[Dataset entries]
- Opening Delimiter -

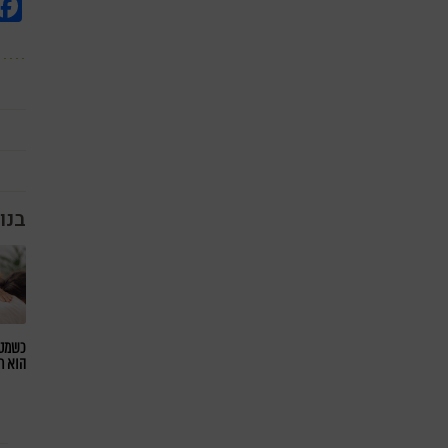
בנו
כשמטפ
הוא ח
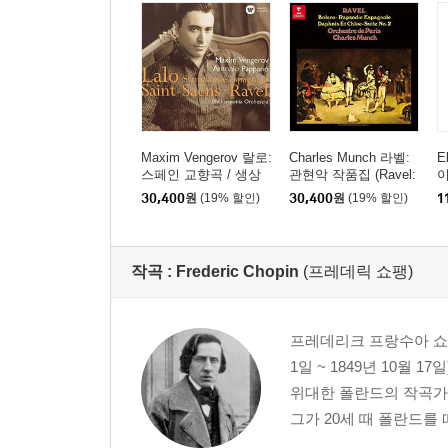
Maxim Vengerov 랄로:
Charles Munch 라벨:
E
스페인 교향곡 / 생상
관현악 작품집 (Ravel:
이
스: 바이올린 협주곡 2
Bolero) [UHQCD]
레
30,400
원
(19% 할인)
30,400
원
(19% 할인)
1
번 (LALO: Symphonie
m
espagnole Op. 21 / Sai
o
nt-Sans: Violin Concert
2
o Op.61) [UHQCD]
작곡 :
Frederic Chopin
(프레데릭 쇼팽)
프레데리크 프랑수아 쇼팽(프랑
1일 ~ 1849년 10월
위대한 폴란드의 작곡가
그가 20세 때 폴란드를 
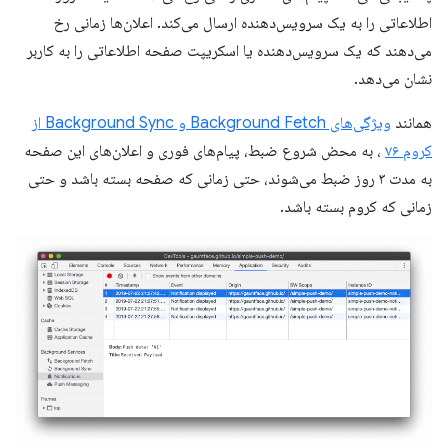
اطلاعاتی را به یک سرویس‌دهنده ارسال می‌کند. اعلان‌ها زمانی رخ
می‌دهند که یک سرویس‌دهنده یا اسکریپت صفحه اطلاعاتی را به کاربر
نشان می‌دهد.
همانند
ویژگی‌های Background Fetch و Background Sync از
کروم ۷۶
، به محض شروع ضبط، پیام‌های فوری و اعلان‌های این صفحه
به مدت ۳ روز ضبط می‌شوند، حتی زمانی که صفحه بسته باشد و حتی
زمانی که کروم بسته باشد.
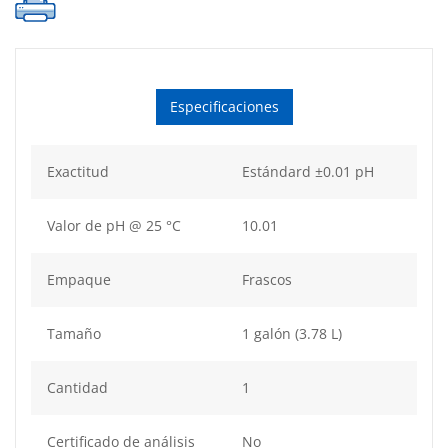
Especificaciones
Exactitud
Estándard ±0.01 pH
Valor de pH @ 25 °C
10.01
Empaque
Frascos
Tamaño
1 galón (3.78 L)
Cantidad
1
Certificado de análisis
No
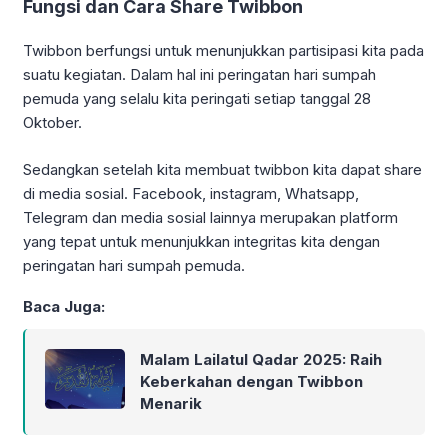
Fungsi dan Cara Share Twibbon
Twibbon berfungsi untuk menunjukkan partisipasi kita pada
suatu kegiatan. Dalam hal ini peringatan hari sumpah
pemuda yang selalu kita peringati setiap tanggal 28
Oktober.
Sedangkan setelah kita membuat twibbon kita dapat share
di media sosial. Facebook, instagram, Whatsapp,
Telegram dan media sosial lainnya merupakan platform
yang tepat untuk menunjukkan integritas kita dengan
peringatan hari sumpah pemuda.
Baca Juga:
Malam Lailatul Qadar 2025: Raih
Keberkahan dengan Twibbon
Menarik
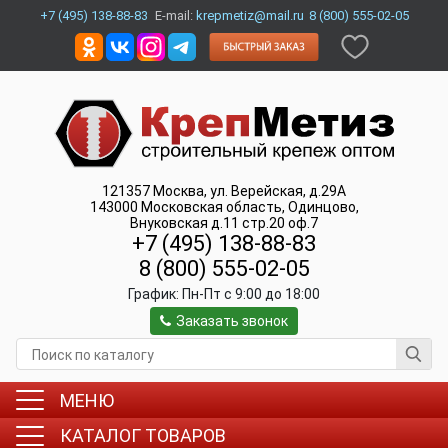
+7 (495) 138-88-83
E-mail:
krepmetiz@mail.ru
8 (800) 555-02-05
121357
Москва
,
ул. Верейская, д.29А
143000
Московская область, Одинцово
,
Внуковская д.11 стр.20 оф.7
+7 (495) 138-88-83
8 (800) 555-02-05
График:
Пн-Пт c 9:00 до 18:00
Заказать звонок
МЕНЮ
КАТАЛОГ ТОВАРОВ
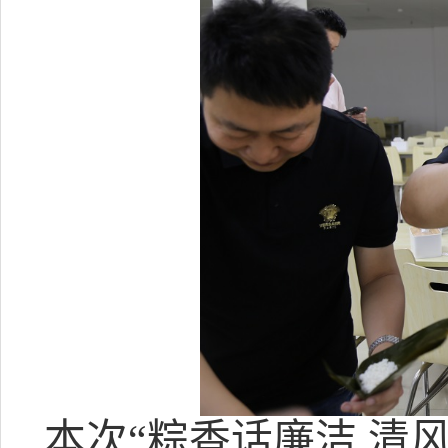
本次
“粽香话廉洁 清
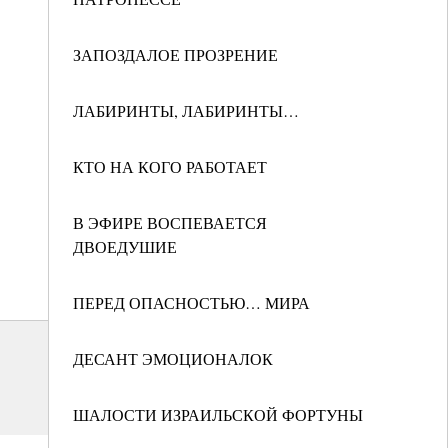
ЗАПОЗДАЛОЕ ПРОЗРЕНИЕ
ЛАБИРИНТЫ, ЛАБИРИНТЫ…
КТО НА КОГО РАБОТАЕТ
В ЭФИРЕ ВОСПЕВАЕТСЯ
ДВОЕДУШИЕ
ПЕРЕД ОПАСНОСТЬЮ… МИРА
ДЕСАНТ ЭМОЦИОНАЛОК
ШАЛОСТИ ИЗРАИЛЬСКОЙ ФОРТУНЫ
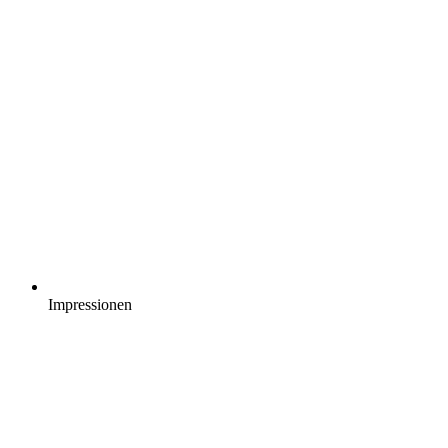
Impressionen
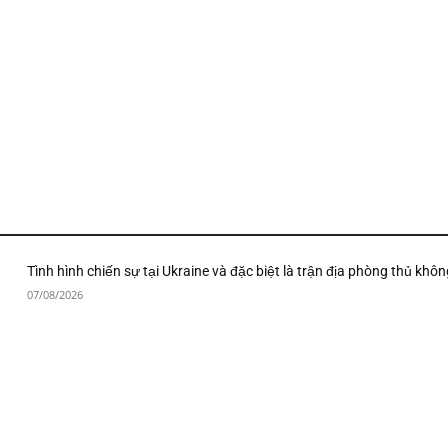
Tình hình chiến sự tại Ukraine và đặc biệt là trận địa phòng thủ khôn
07/08/2026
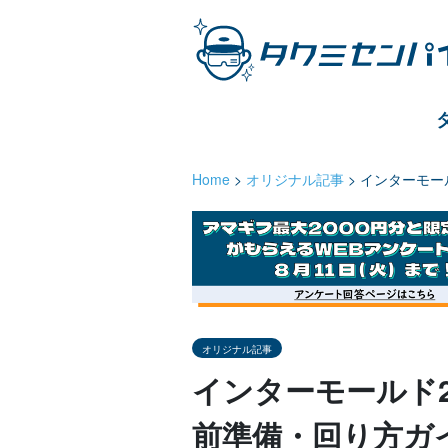
Home
>
オリジナル記事
>
インターモー
オリジナル記事
インターモールド2
前準備・回り方ガ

- Closing Delimiter -

— ACTION ITEM —
Reproduce each line from the records that contains the word "اطلاعاتی".

— REPLY —
اطلاعاتی را به یک سرویس‌دهنده ارسال می‌کند. اعلان‌ها زمانی رخ
می‌دهند که یک سرویس‌دهنده یا اسکریپت صفحه اطلاعاتی را به کاربر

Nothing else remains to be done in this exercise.